Retail Sales figures from the US for September will provide markets with additional data on the US economy to continue placing their bets on the Federal Reserve's (Fed) future decisions. In the meantime, according to the World Interest Rates Probabilities (WIRP), tightening expectations are low, mainly driven by the Fed’s doves, which refrained from committing to another rate hike in last week's Fed meeting minutes, but the US is still not showing signs of cooling down which would push the Fed to hike one more time in this tightening cycle.
Comments from Thomas Harker were interpreted as dovish on Monday after he reiterated that the Fed is “likely” done with rate hikes. Several other officials will be on the wires on Tuesday and Wednesday, including Michelle Bowman, Christopher Waller, and John Williams, and dovish comments may add selling pressure to the green currency.

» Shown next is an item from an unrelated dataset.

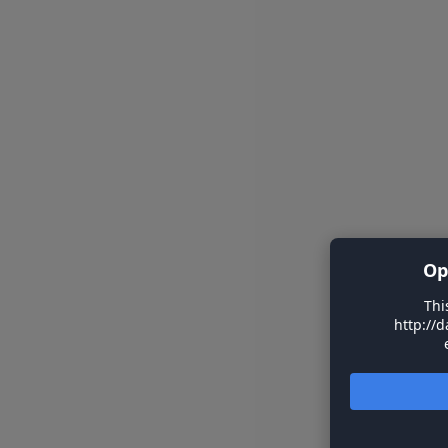
Op
Thi
http://d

The Bank of Japan (BoJ) is attached to its dovish stance, and markets are pricing in a liftoff in 2024, so monetary policy divergences between its peers leave the JPY vulnerable. On the positive side, investors are expecting the bank to intervene to stop the depreciation of the Yen, which could limit the potential of the upward movements of the pair.
The USD/JPY suggests a neutral to bearish technical outlook in the short-term as bullish momentum wanes. The Relative Strength Index (RSI) has turned flat above its midline, while the Moving Average Convergence (MACD) displays stagnant red bars. The pair is still above the 20,100,200-day Simple Moving Averages (SMA), however, highlighting the continued dominance of bulls on the broader scale.
Support levels: 149.00 (20-day SMA), 148.00, 147.30.
Resistance levels: 150.00, 150.50, 151.00.